Quotabepalingen

Aanbieders van mediadiensten moeten bij het samenstellen van hun media-aanbod voldoen aan een aantal quotabepalingen.

Dit geldt voor de landelijke en regionale publieke media-instellingen en de commerciële media-instellingen, en zowel voor hun omroepdiensten als hun mediadiensten op aanvraag.

De Mediawet 2008 heeft per televisieprogrammakanaal voorschriften voor Europese quota, Nederlands- en Friestalige quota en ondertitelingsquota. Voor (commerciële) mediadiensten op aanvraag gelden alleen voorschriften voor Europese quota. De voorschriften verschillen per type mediadienst.

Doel

De eisen aan het media-aanbod die betrekking hebben op de quota, moeten zorgen voor:

  • de bevordering van de Europese cultuur;
  • de bevordering van media-aanbod gemaakt door onafhankelijke producenten;
  • de bevordering van de Nederlandse of Friese taal;
  • de bevordering van de toegang voor mensen met auditieve beperkingen.

We onderscheiden tien categorieën mediadiensten met elk hun eigen verplichtingen:

  1. landelijke publieke mediadienst: televisieprogrammakanalen (NPO 1, 2 en 3, overige aanbodkanalen);
  2. landelijke publiek media-aanbod op aanvraag: aanbodkanalen (NPO Start, NPO Plus, alle overige aanbodkanalen waaronder sociale media);
  3. regionale mediadiensten: alle televisieprogrammakanalen;
  4. regionaal media-aanbod op aanvraag: alle aanbodkanalen waaronder sociale media;
  5. commerciële mediadiensten: televisieprogrammakanalen met minder dan of gelijk aan 0.3% marktaandeel en minder dan of gelijk aan 75% bereik;
  6. commerciële mediadiensten: televisieprogrammakanalen met minder dan of gelijk aan 0.3% marktaandeel maar met gelijk aan of meer dan 75% bereik;
  7. commerciële mediadiensten: televisieprogrammakanalen met een marktaandeel gelijk aan of meer dan 0.3%, maar met minder dan of gelijk aan 75% bereik;
  8. commerciële mediadiensten: televisieprogrammakanalen met gelijk aan of meer dan 0.3% marktaandeel en met gelijk aan of meer dan 75% bereik;
  9. commerciële mediadiensten op aanvraag: met minder dan 2 miljoen euro omzet en minder dan 1% bereik;
  10. commerciële mediadiensten op aanvraag: met meer dan 2 miljoen euro omzet of meer dan 1% bereik.

Quota percentages

Afhankelijk van het type mediadienst zijn er verschillende quotabepalingen. Dit zijn:

  • Europese producties;
  • onafhankelijke Europese producties;
  • recente onafhankelijke Europese producties;
  • Nederlands- en Friestalige producties;
  • ondertiteling van Nederlands- en Friestalige producties.
Tabel: Minimum quota percentages per type mediadienst

Europese producties

Onder een Europese productie wordt verstaan een productie zoals bedoeld in artikel 1 van de Europese richtlijn. Denk hierbij aan producties afkomstig uit een Europese lidstaat. Ook producties afkomstig uit Europese staten die partij zijn bij het Europese verdrag inzake grensoverschrijdende televisie en coproducties vervaardigd in een van deze landen, worden aangemerkt als Europese producties. Een overzicht hiervan kunt u vinden in de lijst met landen voor Europese producties. Meer informatie hierover staat ook op de website van de Raad van Europa (COE).

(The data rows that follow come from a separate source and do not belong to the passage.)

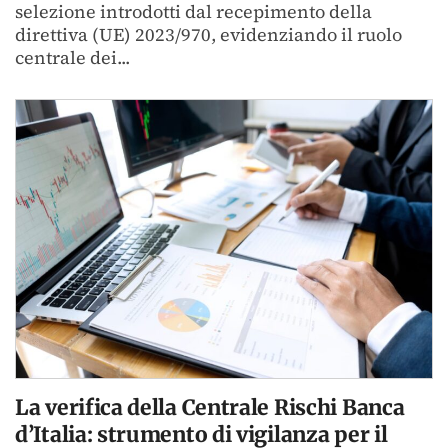
selezione introdotti dal recepimento della
direttiva (UE) 2023/970, evidenziando il ruolo
centrale dei...
La verifica della Centrale Rischi Banca
d’Italia: strumento di vigilanza per il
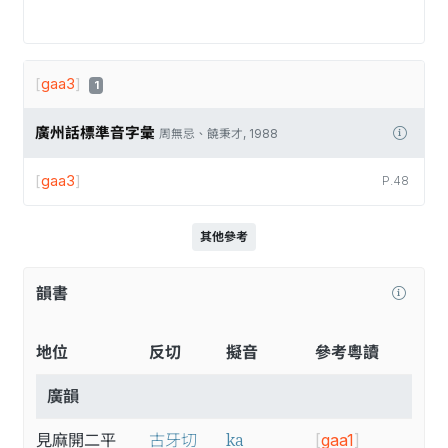
[
gaa3
]
1
廣州話標準音字彙
周無忌、饒秉才, 1988
[
gaa3
]
P.48
其他參考
韻書
地位
反切
擬音
參考粵讀
廣韻
ka
見麻開二平
古牙切
[
gaa1
]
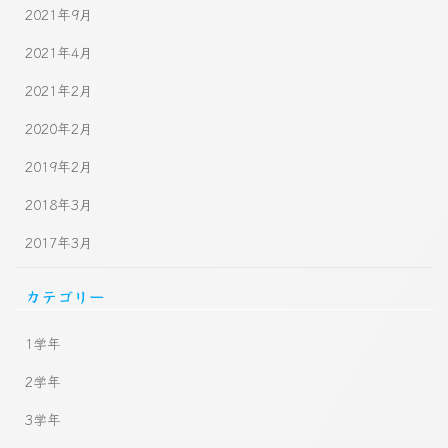
2021年9月
2021年4月
2021年2月
2020年2月
2019年2月
2018年3月
2017年3月
カテゴリー
1学年
2学年
3学年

De Europese quota zijn niet van toepassing op commerciële mediadiensten waarvan het media-aanbod slechts in één gemeente of een beperkt aantal aan elkaar grenzende gemeentes zijn te ontvangen. De Europese quota zijn ook niet van toepassing op programma-aanbod van commerciële mediadiensten dat uitsluitend bestemd is voor ontvangst buiten de Europese Unie en daar ook niet direct of indirect kan worden ontvangen.

Onafhankelijke Europese producties

Een onafhankelijke Europese productie is een productie die is gemaakt door een onafhankelijke producent. Een binnen- of buitenlandse publieke of commerciële media-instelling kan niet als een onafhankelijke producent worden beschouwd. Programma-aanbod dat door een media-instelling tezamen met een onafhankelijke producent tot stand is gekomen (een zogenoemde coproductie), wordt aangemerkt als onafhankelijke productie als de media-instelling niet wordt aangemerkt als producent van het desbetreffende aanbod. Als een publieke of commerciële media-instelling in een productiebedrijf deelneemt, is er mogelijk geen sprake van een onafhankelijke productie.

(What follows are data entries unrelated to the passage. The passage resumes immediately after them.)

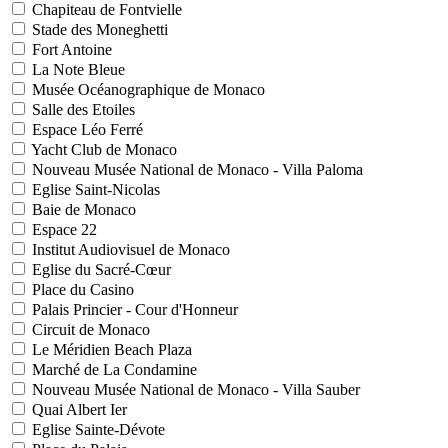
Chapiteau de Fontvielle
Stade des Moneghetti
Fort Antoine
La Note Bleue
Musée Océanographique de Monaco
Salle des Etoiles
Espace Léo Ferré
Yacht Club de Monaco
Nouveau Musée National de Monaco - Villa Paloma
Eglise Saint-Nicolas
Baie de Monaco
Espace 22
Institut Audiovisuel de Monaco
Eglise du Sacré-Cœur
Place du Casino
Palais Princier - Cour d'Honneur
Circuit de Monaco
Le Méridien Beach Plaza
Marché de La Condamine
Nouveau Musée National de Monaco - Villa Sauber
Quai Albert Ier
Eglise Sainte-Dévote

Als niet bekend is welke producent een productie tot stand heeft gebracht, wordt onder producent ook verstaan de distributeur van de productie. In dat geval kan het land waarin de distributeur is gevestigd worden aangemerkt als het land waarin de producent is gevestigd. In laatstgenoemd geval moet de media-instelling die de productie heeft verspreid, kunnen aantonen dat zij zich voldoende heeft ingespannen om de relevante gegevens over de producent van de productie te achterhalen.

Recente onafhankelijke Europese producties

Een recente onafhankelijke productie is een productie die aan bovenstaande voorwaarden voldoet en niet ouder is dan vijf jaar.

Mediadiensten op aanvraag

Het audiovisueel media-aanbod van publieke en commerciële mediadiensten op aanvraag moet voor ten minste dertig procent uit Europese producties als bedoeld in artikel 1 van de Europese richtlijn bestaan.

Naast een verplicht minimumpercentage van 30 procent bestaat er voor aanbieders van audiovisueel media-aanbod ook een inspanningsverplichting om de Europese producties onder de aandacht van het publiek te brengen.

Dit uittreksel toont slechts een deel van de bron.